Sunday, December 20, 2009

Fourth Sunday of Advent

20 December 2009

Longing, Trusting (mtgf)
Penitential Rite
Kyrie Orbis Factor
Psalm 79
God of Hosts (mtgf)
Gospel Acclamation
Salisbury Alleluia (Christopher Walker)
Preparation of Gifts
Ave Maris Stella (Monteverdi arr. Washington)
Eucharistic Acclamations
Mass of Creation (Marty Haugen)
Lamb of God
Behold the Lamb (Iona)
No wind at the window (John Bell)
O come, O come Emmanuel

Psalm 79 mirrors the first reading and both are fulfilled in the Gospel. We are all called to believe that God's promises will be fulfilled, for Mary that promise is fulfilled through her response to God. I am often struck how different composers respond to and express the psalm text in a variety of ways. There are settings which are more gentle and pleading. This setting, which is a kind of chaconne with a walking bass, is more urgent and demanding.

As previously suggested we sang a version of Henry Washington's arrangement of the Monteverdi's Ave Maris Stella today. Washington's arrangement alternates the plainsong with a 4 part reduction of Monteverdi's settings. Our version uses the chant for first and last verse and alternates Monteverdi's choral setting with 2 solo verses.
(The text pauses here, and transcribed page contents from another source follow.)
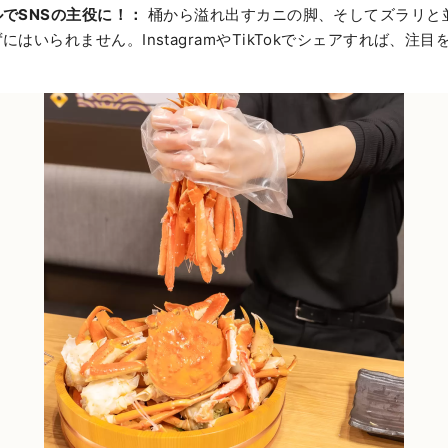
でSNSの主役に！：
桶から溢れ出すカニの脚、そしてズラリと
はいられません。InstagramやTikTokでシェアすれば、注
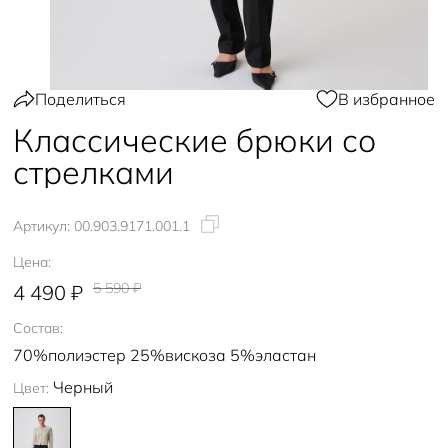
Поделиться
В избранное
Классические брюки со
стрелками
Артикул:
00.903.9171.001.1
Цена:
5 590 ₽
4 490 ₽
Состав:
70%полиэстер 25%вискоза 5%эластан
Черный
Цвет:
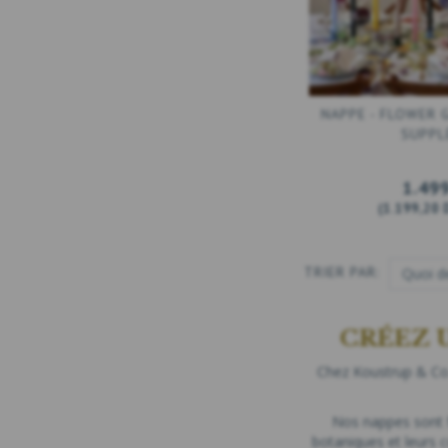
NAPPE - FLOWER 
SUPPL
1.49
(
1.199,20
TRIER PAR:
CRÉEZ 
Chez Koustrup & Co.,
Nos nappes sont f
botaniques et leurs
A quick calculation was necessary to make sure that we at least sang the correct O Antiphon for 20 December — O clavis, O Key of David. I think there can be a tension between the Sunday and Weekday liturgy or more precisely between those for whom the primary continuity is to week to week rather day to day. This, I think, can be seen in Advent and Christmas period. The O antiphons are not found in the Sunday Lectionary, and they are recent additions to the Weekday Lectionary; their proper home is in the Office, the celebration of Evening Prayer. They would seem to make best sense where they are prayed daily and cumulatively. Within a Sunday context it would seem to make as much sense to say that they should not be sung at Sunday Mass as it does to say they should not be sung on a Sunday before 17 December. However one can be too much of a purist or a rigorist. I think one needs to separate the hymn from the liturgical antiphons and recognise that the hymn has a value, even a symbolic value, in its own right. It is for many, I guess, the primary Advent hymn - it would be strange not to have sung it. One possible sign that the hymn is a different text to the antiphons seems to me implicit in that the first of hymn seems always to have been Emmanuel i.e. the last antiphon.